Also wartete ich abends auf sie. Sie war natürlich mal wieder unterwegs.

Als sie kam stand ich auf und fragte sie gleich:

"Pauline? Können wir reden?". Pauline sah mich etwas verwirrt an, sagte dann aber:

"Natürlich, das weißt du doch", und wartete darauf, dass ich begann. Ich atmete noch einmal tief ein und aus, dann sagte ich:

"Weißt du, ich weiß nicht recht, wie ich anfangen soll. Es ist mir auch etwas unangenehm, das mit dir zu besprechen, und doch muss ich es tun".

"Um was geht es denn?", fragte Pauline. Ich machte eine kurze Pause, in der wir uns intensiv ansahen, dann erklärte ich:

"Weißt du, ich bin verwirrt, seid du mit so vielen Männern ausgehst", sagte ich.

"Du bist verwirrt?", fragte sie mit großen Augen.

"Ja, denn so kenne ich dich gar nicht. Ich weiß ja, dass du, wie wohl jeder andere auch, gerne die Bestätigung bekommst, gut anzukommen, gern flirtest und auch gerne ausgehst. Das ist auch völlig in Ordnung, aber so, wie es im Moment ist, erkenne ich dich wirklich nicht mehr. Du bist zu einem männermordenden Vamp geworden, der reihenweise die Kerle abschleppt und sie dann wieder fallen lässt", sagte ich mit leicht bebender Stimme, weil mir das nicht leicht fiel. Pauline sagte zuerst nichts, sondern sah mich leicht geschockt an, bevor es aus ihr herausbrach:

"Was bitte? Ich soll zu einem Flittchen mutiert sein?"

"Nein! Das habe ich nicht gesagt!", sagte ich schnell.

"Aber soetwas ähnliches!", entrüstete sich Pauline, "Oder was meintest du sonst mit den Worten ´männermordender Vamp`, also bitte! Was denkst du dir dabei?"

"Das habe ich doch nicht so gemeint! Und das weißt du auch! Aber ich bin nicht blind, Line! Oder wie erklärst du dir diese ganzen Männerbekanntschaften, das Geknutsche und die vielen Dates, die du plötzlich hast? Ich kenne dich schon so lange, aber so wie jetzt hast du dich mir noch nie gezeigt! Und ich will nun eben wissen, ob das als Phase zu verstehen ist oder ob da ein Teil deiner Persönlichkeit zum Vorschein kommt, den ich bisher nicht kannte. Das darf ich ja wohl wissen, oder?"

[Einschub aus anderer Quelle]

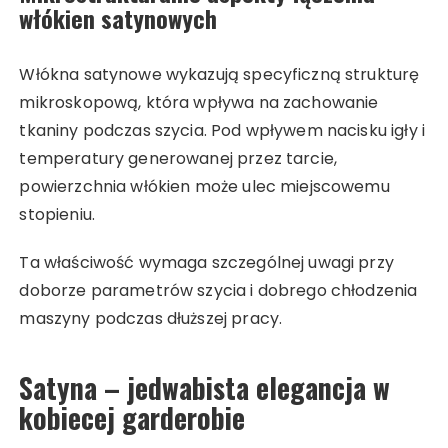
włókien satynowych
Włókna satynowe wykazują specyficzną strukturę
mikroskopową, która wpływa na zachowanie
tkaniny podczas szycia. Pod wpływem nacisku igły i
temperatury generowanej przez tarcie,
powierzchnia włókien może ulec miejscowemu
stopieniu.
Ta właściwość wymaga szczególnej uwagi przy
doborze parametrów szycia i dobrego chłodzenia
maszyny podczas dłuższej pracy.
Satyna – jedwabista elegancja w
kobiecej garderobie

"Würde es für dich etwa einen Unterschied machen, wenn das nun zu mir gehören würde? Was würdest du dann machen, Gabe? Was ist so schlimm daran, wenn ich mich amüsiere?". Ich starrte sie an, und sie starrte zurück, während sie auf meine Antwort wartete.

Und dann brach es aus mir heraus:

"Es macht mich verrückt, dich mit diesen anderen Männern zu sehen, verstehst du? Ich habe diese Bilder im Kopf, was du mit ihnen machen könntest! Eure Küsse, eure Umarmungen und noch mehr. Diese Gedanken machen mich wahnsinnig!"

 

"Das macht dich wahnsinnig?", fragte Pauline. "Warum? DU hast doch Bebe! DU planst doch schon im Kopf eure Hochzeit samt Kinder! Es ist nur eine Frage der Zeit, bis du mit ihr ein Haus suchst und dann ausziehst! Und weißt du was? Das macht mich verrückt! Eure heile Welt zu sehen, zu wissen, dass du fest vergeben bist!". Sie machte eine kurze Pause, dann sprach sie weiter:

"Verstehst du denn nicht, Gabe? Ich liebe dich!".

 

Die Worte hallten von den Wänden wider, drehten sich im Kreis, erreichten meine Ohren, mein Gehirn, und langsam begann ich zu realisieren, was sie gesagt hatte. Sie sah sehr verletzlich aus in diesem Moment, erschrocken über ihren eigenen Ausbruch. Und obwohl seit ihren Worten nur eine Sekunde verstrichen war, kam es mir wie eine Ewigkeit vor, weil plötzlich alles so klar war.

 

Und dann stürzte ich auf sie zu und küsste sie.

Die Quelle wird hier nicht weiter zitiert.